_INPUT MATERIAL_.
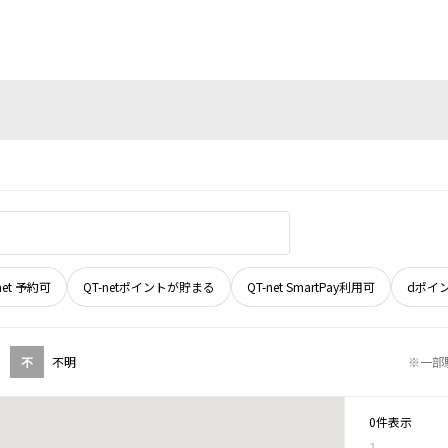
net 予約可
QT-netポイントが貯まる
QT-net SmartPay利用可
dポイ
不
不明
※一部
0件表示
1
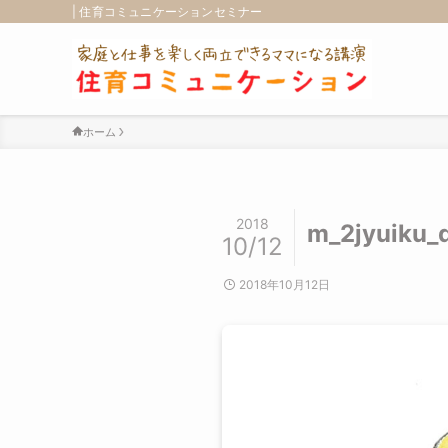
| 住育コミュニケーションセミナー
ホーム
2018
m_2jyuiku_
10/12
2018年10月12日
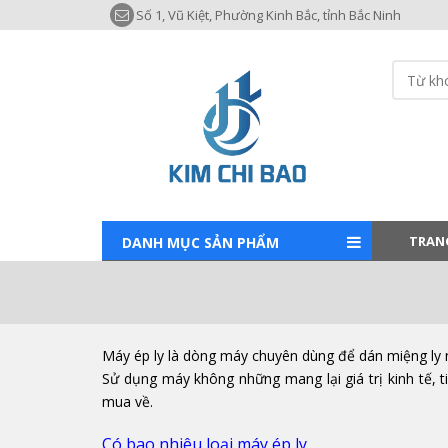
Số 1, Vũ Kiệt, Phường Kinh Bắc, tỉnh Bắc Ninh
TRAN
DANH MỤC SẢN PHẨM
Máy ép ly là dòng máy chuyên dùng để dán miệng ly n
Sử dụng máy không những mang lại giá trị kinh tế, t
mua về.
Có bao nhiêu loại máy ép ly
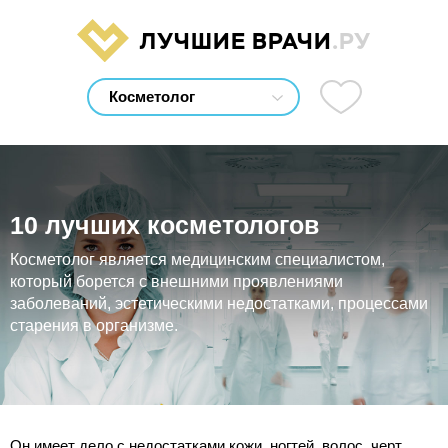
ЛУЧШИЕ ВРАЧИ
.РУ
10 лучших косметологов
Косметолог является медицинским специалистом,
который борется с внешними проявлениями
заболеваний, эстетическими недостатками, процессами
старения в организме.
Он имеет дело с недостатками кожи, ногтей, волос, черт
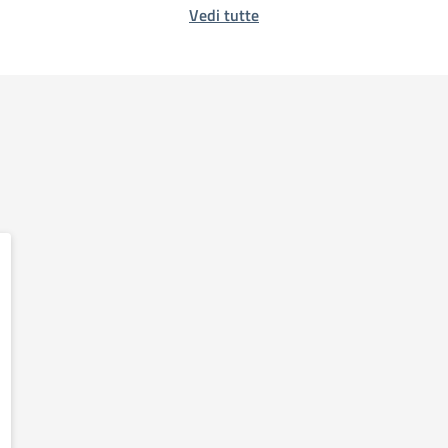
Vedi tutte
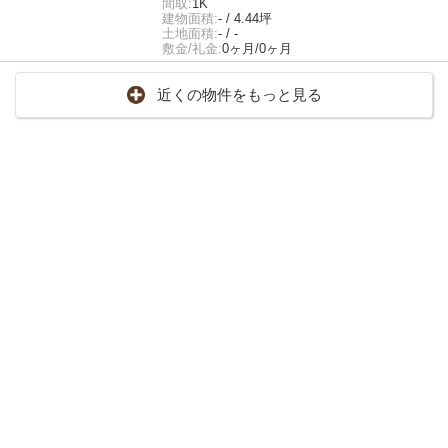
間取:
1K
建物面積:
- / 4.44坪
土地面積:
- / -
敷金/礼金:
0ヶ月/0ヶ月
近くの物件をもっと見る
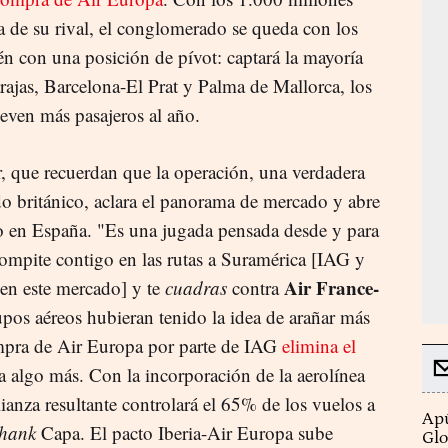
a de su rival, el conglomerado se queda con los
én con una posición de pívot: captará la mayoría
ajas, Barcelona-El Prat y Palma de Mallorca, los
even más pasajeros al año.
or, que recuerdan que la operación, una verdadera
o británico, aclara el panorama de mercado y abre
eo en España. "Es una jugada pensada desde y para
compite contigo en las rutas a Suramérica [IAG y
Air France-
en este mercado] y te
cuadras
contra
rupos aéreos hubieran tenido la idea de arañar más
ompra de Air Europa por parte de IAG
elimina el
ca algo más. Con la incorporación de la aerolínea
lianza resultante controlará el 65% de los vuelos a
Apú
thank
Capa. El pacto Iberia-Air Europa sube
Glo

_WHAT TO PRODUCE_.
Each entry should be output word for word, with no pictures carried over.

_ANSWER SECTION_.
net 予約可
QT-netポイントが貯まる
QT-net SmartPay利用可
dポイ
不
不明
※一部
0件表示
1
| 住育コミュニケーションセミナー
ホーム
2018
m_2jyuiku_
10/12
2018年10月12日
Số 1, Vũ Kiệt, Phường Kinh Bắc, tỉnh Bắc Ninh
TRAN
DANH MỤC SẢN PHẨM
Máy ép ly là dòng máy chuyên dùng để dán miệng ly n
Sử dụng máy không những mang lại giá trị kinh tế, t
mua về.
Có bao nhiêu loại máy ép ly
ЛУЧШИЕ ВРАЧИ
.РУ
10 лучших косметологов
Косметолог является медицинским специалистом,
который борется с внешними проявлениями
заболеваний, эстетическими недостатками, процессами
старения в организме.
Он имеет дело с недостатками кожи, ногтей, волос, черт
Vedi tutte
間取:
1K
建物面積:
- / 4.44坪
土地面積:
- / -
敷金/礼金:
0ヶ月/0ヶ月
近くの物件をもっと見る
a de su rival, el conglomerado se queda con los
én con una posición de pívot: captará la mayoría
ajas, Barcelona-El Prat y Palma de Mallorca, los
even más pasajeros al año.
or, que recuerdan que la operación, una verdadera
o británico, aclara el panorama de mercado y abre
eo en España. "Es una jugada pensada desde y para
compite contigo en las rutas a Suramérica [IAG y
Air France-
en este mercado] y te
cuadras
contra
rupos aéreos hubieran tenido la idea de arañar más
ompra de Air Europa por parte de IAG
elimina el
ca algo más. Con la incorporación de la aerolínea
lianza resultante controlará el 65% de los vuelos a
Apú
thank
Capa. El pacto Iberia-Air Europa sube
Glo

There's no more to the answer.